Stage 6: You go a week without thinking about the traumatic event. Stage six is challenging to proceed to and through because during a typical week, you accomplish a wide variety of tasks that put you in many different situations. During healing, it is likely that you encounter one of these situations that will remind you of the crash. However, once you have had your first whole week without thinking about it, you have made excellent progress toward healing.

Stage 7: You go a month without thinking about the traumatic event. You can now drive through the intersection where the accident occurred and not think back to the accident. You’ve since visited the hospital for unrelated appointments without feeling nervous and uncomfortable. Slowly, the world around you has become more distant from the crash, and your thoughts reminding you of that day are becoming more sporadic.

Stage 8: You go a year without thinking about the traumatic event. A major mark of progress is the inevitable realization you’ll have when it has been a year since you thought about the crash. You’re likely a different person with different values and goals, but the trauma you experienced was real. Your healing is accelerating.

Stage 9: You go 3 years or longer without thinking about the traumatic event. While you’re likely decades removed from the crash at this point, you’re healing journey is essentially complete. Perhaps you have forgiven the driver who caused the crash. Maybe you have raised children who have learned to drive themselves. The crash is fully in the rearview mirror; it is no longer a burden you carry.

Stage 10: You’ve thought about it for the last time: Chances are, you’ll never truly forget a severe car crash. But, at a certain point in time, your trauma from this event does not occupy any part of your consciousness in regular day-to-day life. At stage ten, you’ve healed as much as you can and will. The journey is complete. You’ve had your last traumatic thought. Congrats!

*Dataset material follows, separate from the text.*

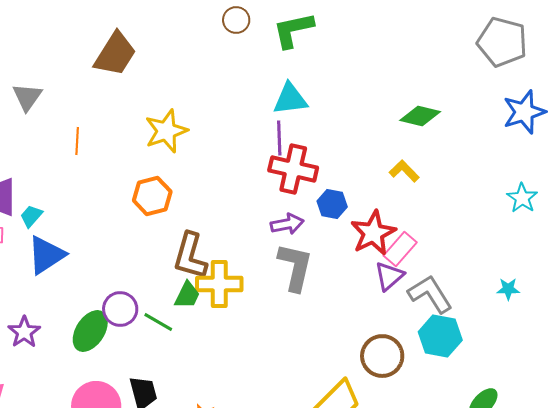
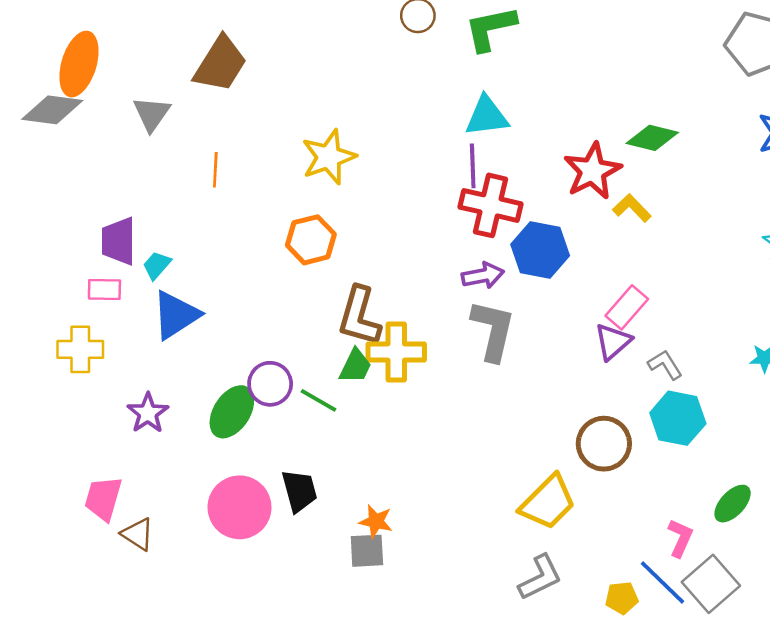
brown trapezoid: (115, 54) -> (220, 64), moved
blue hexagon: (332, 204) -> (540, 250), size x1.5
red star: (373, 233) -> (592, 171), moved
gray L-shape: (430, 294) -> (665, 365), size x0.6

These are the ten stages to pay attention to when you are healing from trauma, whether that is physical, mental, social, relational, or a combination of any or all of them. To measure your progress in healing, recognize the gaps between the difficult thoughts and reminders you have of your trauma.

Additionally, this framework is useful for separating and healing from multiple intersecting and complex traumas. While one aspect may be at stage 6, another may be at stage 3. Splitting out these different sources of trauma can help digest each more effectively and appropriately

Trauma is an inevitable part of life, and healing from trauma takes time. However, these ten stages provide a framework for knowing where you are in the healing journey. As you advance through the stages, recognize and celebrate the progress you make. Healing is attainable and constant.


There are a few reasonable caveats to this ten-stage framework that are worth mentioning.

  • This is from the perspective of someone who wants to stop thinking about their trauma. Perhaps they have fully processed their pain and would like to get past it. Maybe someone’s trauma is not particularly painful, but it is confusing, and they would like to untangle it. I recognize that consciously thinking about trauma does have practical purposes. 
  • I will acknowledge that this framework only works for conscious thoughts of past trauma. Unconscious changes in our brain occurring as we process trauma are too complex and hard to measure. This tool is meant to help overcome the conscious parts of trauma that we are most familiar with.
  • You will likely hold some sources of trauma until you die. In this case, we never reach stage ten. With these, we can still use the ten stages as a measuring stick to indicate progress over time. Realizing that you have moved from one stage to the next is valuable, no matter if the healing journey is lifelong.
  • Progress in healing isn’t linear. You may make it to stage 6 (week) before getting stuck back in stage 4 (hour). However, stage 7 will one day be attainable.